Perhaps most importantly to its decision, the Tribunal found that the Respondent exercised no control over the most critical component of the Complainant’s job – the provision of surgery. In this regard, the plaintiff had control over how she carried out her surgical duties.

 

Who has the direct benefit of, or directly utilizes, the employee’s services

In considering this issue, the Tribunal readily concluded that it was the Complainant’s patients, not the Respondent, who benefitted from her services.

The Tribunal noted that the Plaintiff did have some degree of economic dependency on the Respondent, as she could not do her work outside the hospital setting which the Respondent provided. However, the tribunal agreed with the respondent that this economic dependence is not critical for defining employment under the Act.

 

The extent to which the employee is part of the employer’s organization, or is part of an independent organization providing services

While the Tribunal accepted many of the Complainant’s arguments regarding her degree of integration into the Respondent’s organization (such as the fact that she had an email address provided by the Respondent, relied on its support staff, and was required to follow its policies and procedures), it ruled that while these factors can be markers of an employment relationship, in the context of the symbiotic relationship between the Complainant and the Respondent, these factors are not determinative.

 

The perceptions of the parties as to who was the employer

The Complainant testified that she believed that the Respondent was her employer. However, the Tribunal concluded that this belief was not supported by the evidence, stating that the Complainant did not appear to fully understand the nature of the relationship between her professional corporation, herself, the Respondent, Alberta Health, other cardiac surgeons, and the Cardiac ARP.

 

 

Whether the arrangement has deliberately been structured to avoid statutory responsibilities

The Tribunal found that there was no evidence to suggest that the arrangement between the parties was structured to avoid any statutory responsibilities.

 

Conclusion

Ultimately, the Tribunal concluded that the Respondent was not the Complainant’s employer.

 

My Take

This is an interesting case for me, for a number of reasons. While the Tribunal did not expressly rule on whether the other entities in this matter were the employers of the Complainant, it did state that there appeared to be no obvious employer, raising a question of what, if any, entity she could seek redress against for alleged discrimination.

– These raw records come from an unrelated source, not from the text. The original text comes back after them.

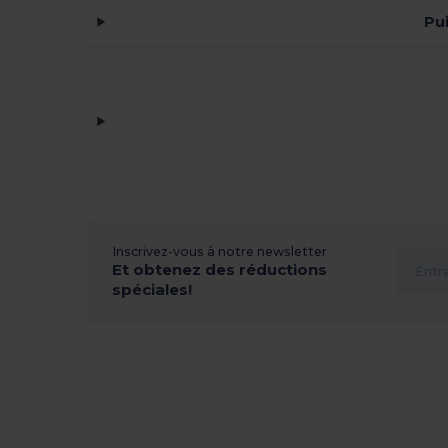
Pu
Inscrivez-vous à notre newsletter
Et obtenez des réductions
spéciales!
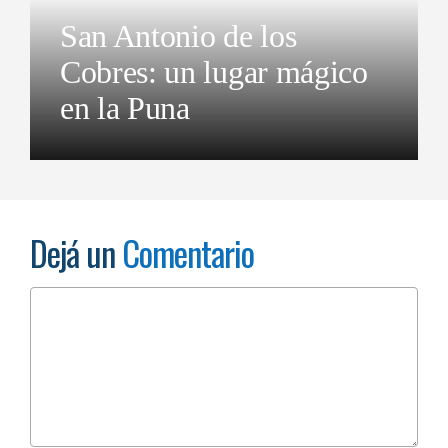
San Antonio de los
Cobres: un lugar mágico
en la Puna
Dejá un
Comentario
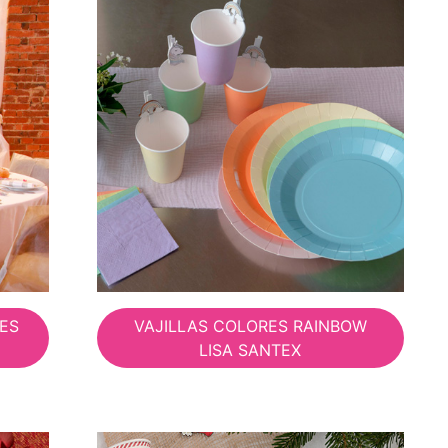
ES
VAJILLAS COLORES RAINBOW
LISA SANTEX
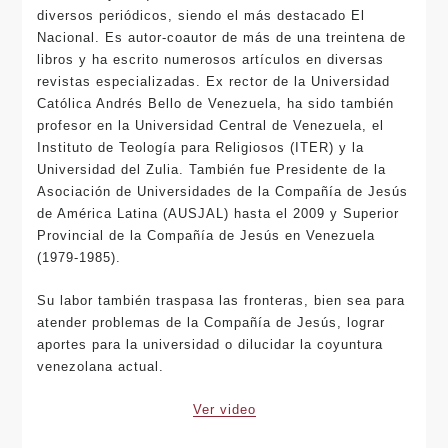
diversos periódicos, siendo el más destacado El
Nacional. Es autor-coautor de más de una treintena de
libros y ha escrito numerosos artículos en diversas
revistas especializadas. Ex rector de la Universidad
Católica Andrés Bello de Venezuela, ha sido también
profesor en la Universidad Central de Venezuela, el
Instituto de Teología para Religiosos (ITER) y la
Universidad del Zulia. También fue Presidente de la
Asociación de Universidades de la Compañía de Jesús
de América Latina (AUSJAL) hasta el 2009 y Superior
Provincial de la Compañía de Jesús en Venezuela
(1979-1985).
Su labor también traspasa las fronteras, bien sea para
atender problemas de la Compañía de Jesús, lograr
aportes para la universidad o dilucidar la coyuntura
venezolana actual.
Ver video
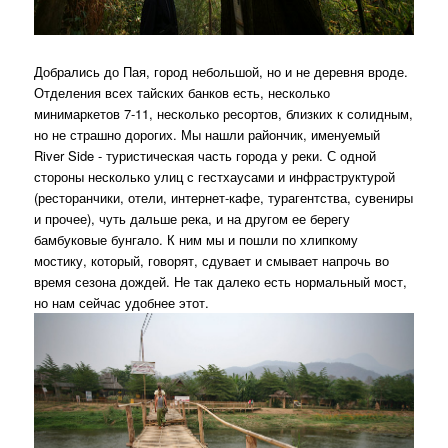
Добрались до Пая, город небольшой, но и не деревня вроде.
Отделения всех тайских банков есть, несколько
минимаркетов 7-11, несколько ресортов, близких к солидным,
но не страшно дорогих. Мы нашли райончик, именуемый
River Side - туристическая часть города у реки. С одной
стороны несколько улиц с гестхаусами и инфраструктурой
(ресторанчики, отели, интернет-кафе, турагентства, сувениры
и прочее), чуть дальше река, и на другом ее берегу
бамбуковые бунгало. К ним мы и пошли по хлипкому
мостику, который, говорят, сдувает и смывает напрочь во
время сезона дождей. Не так далеко есть нормальный мост,
но нам сейчас удобнее этот.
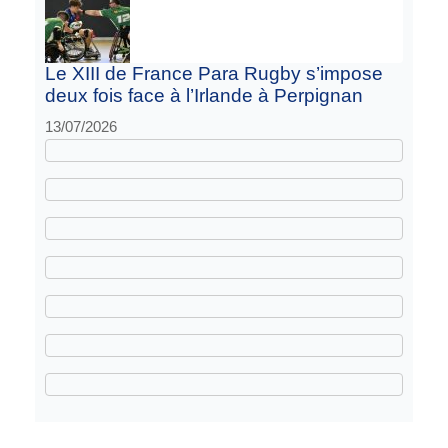
Le XIII de France Para Rugby s’impose
deux fois face à l’Irlande à Perpignan
13/07/2026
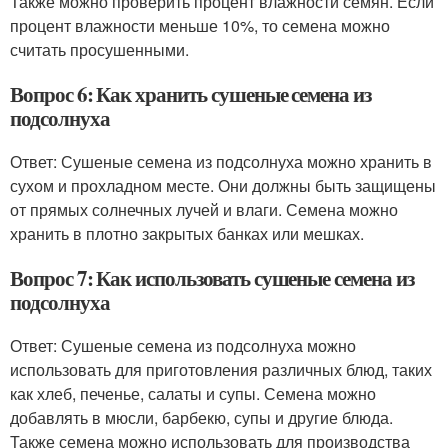
Также можно проверить процент влажности семян. Если
процент влажности меньше 10%, то семена можно
считать просушенными.
Вопрос 6: Как хранить сушеные семена из
подсолнуха
Ответ: Сушеные семена из подсолнуха можно хранить в
сухом и прохладном месте. Они должны быть защищены
от прямых солнечных лучей и влаги. Семена можно
хранить в плотно закрытых банках или мешках.
Вопрос 7: Как использовать сушеные семена из
подсолнуха
Ответ: Сушеные семена из подсолнуха можно
использовать для приготовления различных блюд, таких
как хлеб, печенье, салаты и супы. Семена можно
добавлять в мюсли, барбекю, супы и другие блюда.
Также семена можно использовать для производства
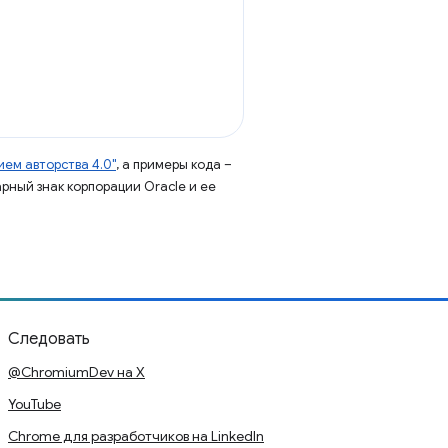
ем авторства 4.0"
, а примеры кода –
арный знак корпорации Oracle и ее
Следовать
@ChromiumDev на X
YouTube
Chrome для разработчиков на LinkedIn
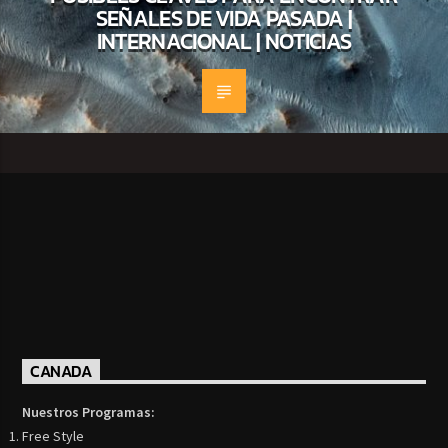
SEÑALES DE VIDA PASADA |
INTERNACIONAL | NOTICIAS
CANADA
Nuestros Programas:
Free Style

On one hand, it cannot be denied that the Complainant worked in an unusual and highly complicated regime involving the intersecting jurisdiction of many different entities, rules, and regulatory schemes. It was also clear that the Respondent lacked many of the hallmarks of a traditional employer, such as control over the Complainant’s compensation or the manner in which she carried out her work, or the ability to hire, fire, or discipline her. In particular, the fact that the Respondent had no authority to determine how the Complainant carried out her surgical duties appeared to play a major role in its finding.

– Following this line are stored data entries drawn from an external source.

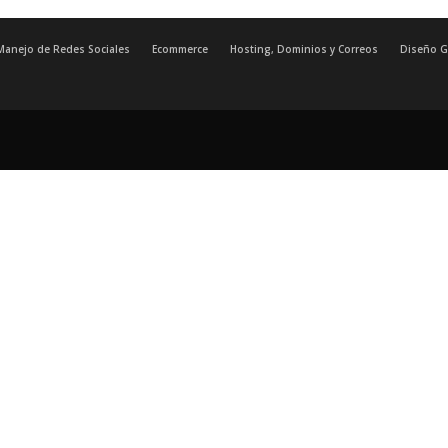
Manejo de Redes Sociales
Ecommerce
Hosting, Dominios y Correos
Diseño G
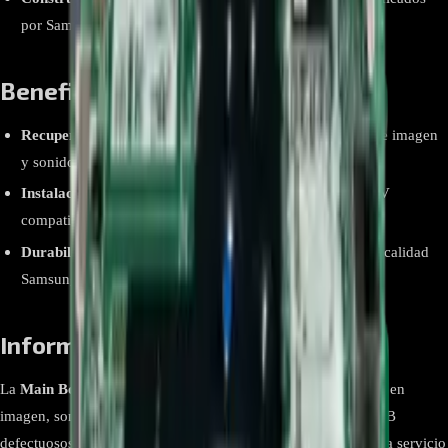
por Samsung.
Beneficios Clave
Recupera el rendimiento original
: Devuelve la calidad de imagen
y sonido a su estado de fábrica.
Instalación directa
: Se adapta sin modificaciones en el TV
compatible.
Durabilidad garantizada
: Materiales de alta resistencia y calidad
Samsung.
Información Adicional
La
Main Board BN94-15439T
es la solución ideal para fallas en
imagen, sonido, problemas de encendido o puertos HDMI/USB
defectuosos. Es un repuesto OEM confiable recomendado para servicio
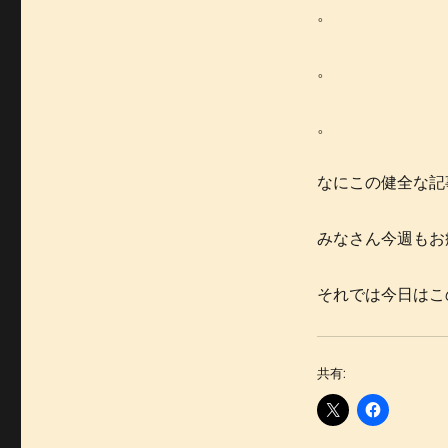
。
。
。
なにこの健全な記
みなさん今週もお
それでは今日はこ
共有:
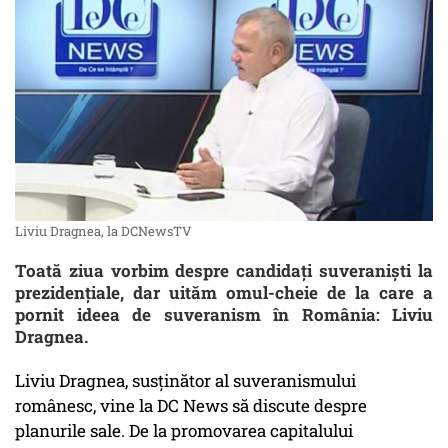
Liviu Dragnea, la DCNewsTV
Toată ziua vorbim despre candidați suveraniști la
prezidențiale, dar uităm omul-cheie de la care a
pornit ideea de suveranism în România: Liviu
Dragnea.
Liviu Dragnea, susținător al suveranismului
românesc, vine la DC News să discute despre
planurile sale. De la promovarea capitalului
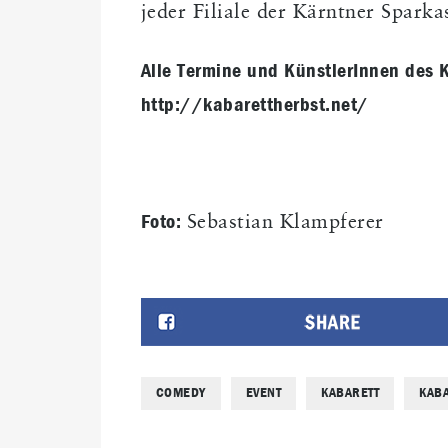
jeder Filiale der Kärntner Sparka
Alle Termine und KünstlerInnen des
http://kabarettherbst.net/
Foto:
Sebastian Klampferer
COMEDY
EVENT
KABARETT
KAB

On the other hand, it is a trite proposition that human rights legislation is to be interpreted in a broad, purposive manner, to ensure that its remedial function can be carried out effectively.

It will be interesting to see how this decision is interpreted in the future. Among other things, I was interested by the Tribunal’s finding that the Complainant’s economic dependence on the Respondent was insufficient to create an employment relationship. I am curious as to whether the law will develop to place greater emphasis on this factor in future cases.